> _Task directions_:
Could you copy each line of the entries that contains "истории"?

_ _ _ _

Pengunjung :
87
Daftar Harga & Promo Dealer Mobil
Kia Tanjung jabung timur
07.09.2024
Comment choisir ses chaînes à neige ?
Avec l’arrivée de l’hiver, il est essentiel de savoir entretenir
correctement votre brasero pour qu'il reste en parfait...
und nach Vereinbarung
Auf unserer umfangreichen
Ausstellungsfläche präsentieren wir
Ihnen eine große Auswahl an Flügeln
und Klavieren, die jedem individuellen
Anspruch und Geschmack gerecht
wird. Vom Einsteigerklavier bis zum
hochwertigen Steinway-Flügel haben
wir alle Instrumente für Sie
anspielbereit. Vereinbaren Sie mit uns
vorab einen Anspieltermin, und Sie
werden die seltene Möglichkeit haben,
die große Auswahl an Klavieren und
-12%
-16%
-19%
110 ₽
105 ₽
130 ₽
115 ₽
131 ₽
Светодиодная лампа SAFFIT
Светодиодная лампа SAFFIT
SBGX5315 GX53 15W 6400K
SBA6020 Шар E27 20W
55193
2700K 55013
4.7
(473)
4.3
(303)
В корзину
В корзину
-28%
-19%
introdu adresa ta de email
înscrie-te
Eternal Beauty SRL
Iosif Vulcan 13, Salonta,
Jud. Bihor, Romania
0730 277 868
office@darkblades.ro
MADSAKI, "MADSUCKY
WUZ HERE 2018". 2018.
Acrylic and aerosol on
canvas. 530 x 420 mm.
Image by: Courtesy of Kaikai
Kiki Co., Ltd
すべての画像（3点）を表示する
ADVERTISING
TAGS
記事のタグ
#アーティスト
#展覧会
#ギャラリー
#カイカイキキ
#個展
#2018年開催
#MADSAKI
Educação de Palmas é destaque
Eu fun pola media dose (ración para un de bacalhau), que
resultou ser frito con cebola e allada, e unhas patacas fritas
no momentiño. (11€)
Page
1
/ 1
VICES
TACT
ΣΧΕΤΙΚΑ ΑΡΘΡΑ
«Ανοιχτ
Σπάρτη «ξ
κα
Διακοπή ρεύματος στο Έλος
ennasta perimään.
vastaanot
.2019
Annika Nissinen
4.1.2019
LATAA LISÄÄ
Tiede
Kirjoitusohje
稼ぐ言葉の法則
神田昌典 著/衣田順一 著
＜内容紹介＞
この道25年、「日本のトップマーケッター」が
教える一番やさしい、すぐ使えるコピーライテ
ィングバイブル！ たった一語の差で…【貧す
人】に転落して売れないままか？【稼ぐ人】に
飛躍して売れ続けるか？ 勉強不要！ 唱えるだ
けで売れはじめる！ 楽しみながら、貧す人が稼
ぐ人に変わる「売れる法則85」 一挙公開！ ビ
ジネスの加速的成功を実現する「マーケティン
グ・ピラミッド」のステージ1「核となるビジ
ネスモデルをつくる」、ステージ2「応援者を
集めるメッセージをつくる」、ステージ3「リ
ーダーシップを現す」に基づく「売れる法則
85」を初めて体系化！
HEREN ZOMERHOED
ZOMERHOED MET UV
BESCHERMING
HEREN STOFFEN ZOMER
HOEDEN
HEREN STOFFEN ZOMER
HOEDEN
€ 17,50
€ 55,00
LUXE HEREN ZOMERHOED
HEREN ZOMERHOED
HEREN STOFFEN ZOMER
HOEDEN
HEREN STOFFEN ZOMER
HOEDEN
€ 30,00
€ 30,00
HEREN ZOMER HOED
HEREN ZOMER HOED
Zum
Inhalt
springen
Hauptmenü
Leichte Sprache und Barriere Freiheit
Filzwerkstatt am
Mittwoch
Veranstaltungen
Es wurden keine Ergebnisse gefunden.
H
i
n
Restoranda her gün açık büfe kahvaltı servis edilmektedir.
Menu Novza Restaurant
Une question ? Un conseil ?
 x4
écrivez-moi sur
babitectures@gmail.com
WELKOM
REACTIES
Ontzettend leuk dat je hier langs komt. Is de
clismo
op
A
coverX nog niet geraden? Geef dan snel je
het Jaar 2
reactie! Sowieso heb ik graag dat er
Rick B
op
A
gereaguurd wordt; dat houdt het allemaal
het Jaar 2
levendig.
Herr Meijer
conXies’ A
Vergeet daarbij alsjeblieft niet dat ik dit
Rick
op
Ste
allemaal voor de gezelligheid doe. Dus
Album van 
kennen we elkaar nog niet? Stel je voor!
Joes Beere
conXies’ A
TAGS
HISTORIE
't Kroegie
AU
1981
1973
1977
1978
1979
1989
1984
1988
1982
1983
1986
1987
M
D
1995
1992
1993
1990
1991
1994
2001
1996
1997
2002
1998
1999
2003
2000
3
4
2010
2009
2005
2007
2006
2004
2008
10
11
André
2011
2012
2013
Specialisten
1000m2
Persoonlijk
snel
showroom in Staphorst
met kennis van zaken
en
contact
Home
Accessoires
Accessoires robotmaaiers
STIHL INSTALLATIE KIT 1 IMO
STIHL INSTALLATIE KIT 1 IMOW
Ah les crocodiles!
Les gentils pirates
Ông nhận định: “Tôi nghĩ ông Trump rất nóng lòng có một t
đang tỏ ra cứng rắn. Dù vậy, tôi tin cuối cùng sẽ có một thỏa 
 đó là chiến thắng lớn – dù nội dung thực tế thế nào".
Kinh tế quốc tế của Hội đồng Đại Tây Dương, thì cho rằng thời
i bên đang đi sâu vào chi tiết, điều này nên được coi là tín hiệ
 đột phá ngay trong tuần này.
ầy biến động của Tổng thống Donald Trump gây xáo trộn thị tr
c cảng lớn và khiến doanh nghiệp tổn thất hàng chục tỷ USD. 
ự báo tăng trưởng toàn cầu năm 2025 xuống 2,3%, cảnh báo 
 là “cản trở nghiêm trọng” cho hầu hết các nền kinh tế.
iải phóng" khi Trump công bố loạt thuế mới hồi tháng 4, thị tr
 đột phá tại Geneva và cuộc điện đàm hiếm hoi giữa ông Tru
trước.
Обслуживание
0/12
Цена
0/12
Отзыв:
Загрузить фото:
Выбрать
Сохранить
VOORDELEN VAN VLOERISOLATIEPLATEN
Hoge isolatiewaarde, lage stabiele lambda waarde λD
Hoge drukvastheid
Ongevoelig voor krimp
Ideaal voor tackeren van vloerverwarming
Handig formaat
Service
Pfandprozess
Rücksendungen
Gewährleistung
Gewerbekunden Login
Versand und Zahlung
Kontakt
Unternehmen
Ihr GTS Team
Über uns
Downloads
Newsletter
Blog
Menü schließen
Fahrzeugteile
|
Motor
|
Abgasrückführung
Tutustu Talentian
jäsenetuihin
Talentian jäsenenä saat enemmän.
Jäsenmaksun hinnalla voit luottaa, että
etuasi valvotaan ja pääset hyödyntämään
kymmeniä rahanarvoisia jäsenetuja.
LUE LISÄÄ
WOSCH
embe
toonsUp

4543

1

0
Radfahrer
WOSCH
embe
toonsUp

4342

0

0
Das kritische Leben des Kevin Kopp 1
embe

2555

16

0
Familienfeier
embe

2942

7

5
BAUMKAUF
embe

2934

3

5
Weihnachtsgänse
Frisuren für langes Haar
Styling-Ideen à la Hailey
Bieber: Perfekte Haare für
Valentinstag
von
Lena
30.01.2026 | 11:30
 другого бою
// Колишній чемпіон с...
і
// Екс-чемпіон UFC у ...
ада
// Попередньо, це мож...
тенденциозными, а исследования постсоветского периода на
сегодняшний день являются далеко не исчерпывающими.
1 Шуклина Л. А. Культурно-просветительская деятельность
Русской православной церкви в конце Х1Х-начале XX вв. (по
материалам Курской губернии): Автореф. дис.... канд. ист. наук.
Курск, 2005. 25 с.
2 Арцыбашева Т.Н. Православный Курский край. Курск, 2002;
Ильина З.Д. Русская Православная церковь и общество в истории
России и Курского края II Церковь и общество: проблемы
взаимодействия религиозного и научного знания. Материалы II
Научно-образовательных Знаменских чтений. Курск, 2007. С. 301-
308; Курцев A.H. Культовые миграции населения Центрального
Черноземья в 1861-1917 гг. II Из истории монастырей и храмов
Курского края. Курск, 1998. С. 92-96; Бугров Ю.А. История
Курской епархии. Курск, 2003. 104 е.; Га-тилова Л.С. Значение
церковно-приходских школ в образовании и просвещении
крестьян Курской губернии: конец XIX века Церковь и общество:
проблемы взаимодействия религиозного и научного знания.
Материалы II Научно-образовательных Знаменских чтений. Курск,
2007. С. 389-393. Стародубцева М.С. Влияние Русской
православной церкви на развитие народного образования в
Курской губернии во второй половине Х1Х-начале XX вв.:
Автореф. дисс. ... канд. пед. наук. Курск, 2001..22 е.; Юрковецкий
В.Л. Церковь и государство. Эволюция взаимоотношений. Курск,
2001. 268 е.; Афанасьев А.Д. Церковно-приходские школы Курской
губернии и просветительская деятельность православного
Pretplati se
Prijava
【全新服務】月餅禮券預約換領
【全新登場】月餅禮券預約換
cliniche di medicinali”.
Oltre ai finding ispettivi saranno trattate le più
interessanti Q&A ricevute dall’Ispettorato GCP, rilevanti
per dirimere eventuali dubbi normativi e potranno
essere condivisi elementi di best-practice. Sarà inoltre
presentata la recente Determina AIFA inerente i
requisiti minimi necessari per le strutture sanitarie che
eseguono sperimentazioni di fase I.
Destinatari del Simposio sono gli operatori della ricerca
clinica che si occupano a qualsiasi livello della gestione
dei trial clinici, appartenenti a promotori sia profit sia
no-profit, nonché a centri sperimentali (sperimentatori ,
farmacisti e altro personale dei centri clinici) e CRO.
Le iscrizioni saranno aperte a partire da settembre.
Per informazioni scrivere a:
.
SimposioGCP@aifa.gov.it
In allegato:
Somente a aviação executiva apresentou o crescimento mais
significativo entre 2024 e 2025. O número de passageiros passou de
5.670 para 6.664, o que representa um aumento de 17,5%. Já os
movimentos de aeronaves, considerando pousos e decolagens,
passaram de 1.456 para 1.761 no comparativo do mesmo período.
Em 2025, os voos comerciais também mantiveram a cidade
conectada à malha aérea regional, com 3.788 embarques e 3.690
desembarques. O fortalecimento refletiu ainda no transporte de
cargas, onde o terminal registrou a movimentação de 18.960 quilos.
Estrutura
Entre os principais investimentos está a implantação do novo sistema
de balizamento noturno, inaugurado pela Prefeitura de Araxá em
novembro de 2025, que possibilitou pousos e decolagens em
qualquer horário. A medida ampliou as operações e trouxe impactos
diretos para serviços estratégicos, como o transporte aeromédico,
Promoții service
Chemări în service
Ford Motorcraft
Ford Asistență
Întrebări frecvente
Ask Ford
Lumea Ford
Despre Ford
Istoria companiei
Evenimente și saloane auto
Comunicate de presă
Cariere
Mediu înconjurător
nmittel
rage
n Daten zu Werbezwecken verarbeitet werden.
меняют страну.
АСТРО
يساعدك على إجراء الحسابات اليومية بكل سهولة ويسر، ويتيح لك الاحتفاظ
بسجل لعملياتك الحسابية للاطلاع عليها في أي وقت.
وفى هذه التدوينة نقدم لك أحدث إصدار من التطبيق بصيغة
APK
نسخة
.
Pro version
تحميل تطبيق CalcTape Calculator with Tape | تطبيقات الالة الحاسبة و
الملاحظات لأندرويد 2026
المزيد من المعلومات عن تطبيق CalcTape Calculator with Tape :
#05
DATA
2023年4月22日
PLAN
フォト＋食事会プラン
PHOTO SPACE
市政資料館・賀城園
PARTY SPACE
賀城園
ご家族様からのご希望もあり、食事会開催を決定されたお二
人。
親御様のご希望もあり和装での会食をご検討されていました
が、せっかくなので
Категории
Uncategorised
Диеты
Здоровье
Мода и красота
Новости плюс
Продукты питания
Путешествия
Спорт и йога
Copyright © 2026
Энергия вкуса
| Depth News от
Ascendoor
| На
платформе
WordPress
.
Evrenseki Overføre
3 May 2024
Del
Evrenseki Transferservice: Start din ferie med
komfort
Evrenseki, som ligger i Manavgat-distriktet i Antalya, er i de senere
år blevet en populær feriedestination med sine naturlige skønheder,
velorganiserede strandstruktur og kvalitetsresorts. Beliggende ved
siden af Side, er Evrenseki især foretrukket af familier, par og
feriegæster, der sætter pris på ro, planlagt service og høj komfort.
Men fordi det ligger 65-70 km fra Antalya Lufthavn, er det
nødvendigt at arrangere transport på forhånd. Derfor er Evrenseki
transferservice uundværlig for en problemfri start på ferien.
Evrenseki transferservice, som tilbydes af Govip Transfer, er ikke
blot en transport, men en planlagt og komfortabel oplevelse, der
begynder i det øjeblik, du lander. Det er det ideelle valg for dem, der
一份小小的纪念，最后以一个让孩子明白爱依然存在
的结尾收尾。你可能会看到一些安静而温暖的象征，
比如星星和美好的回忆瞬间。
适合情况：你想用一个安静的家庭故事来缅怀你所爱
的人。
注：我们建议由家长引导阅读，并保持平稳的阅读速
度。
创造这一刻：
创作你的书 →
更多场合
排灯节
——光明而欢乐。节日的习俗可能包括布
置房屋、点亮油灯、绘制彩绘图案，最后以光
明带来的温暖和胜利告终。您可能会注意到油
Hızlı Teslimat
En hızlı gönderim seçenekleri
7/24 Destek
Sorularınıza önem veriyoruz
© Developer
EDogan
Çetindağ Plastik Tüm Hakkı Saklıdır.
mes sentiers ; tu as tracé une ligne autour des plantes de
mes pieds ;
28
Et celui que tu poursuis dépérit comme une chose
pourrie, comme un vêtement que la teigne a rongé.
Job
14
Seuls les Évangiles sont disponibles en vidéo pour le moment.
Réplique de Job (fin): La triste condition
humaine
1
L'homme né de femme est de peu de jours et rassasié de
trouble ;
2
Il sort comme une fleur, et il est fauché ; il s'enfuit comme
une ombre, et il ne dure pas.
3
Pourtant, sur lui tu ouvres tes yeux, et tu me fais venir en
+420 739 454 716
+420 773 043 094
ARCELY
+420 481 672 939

_ _ _ _

> _The answer_:
Ильина З.Д. Русская Православная церковь и общество в истории
Черноземья в 1861-1917 гг. II Из истории монастырей и храмов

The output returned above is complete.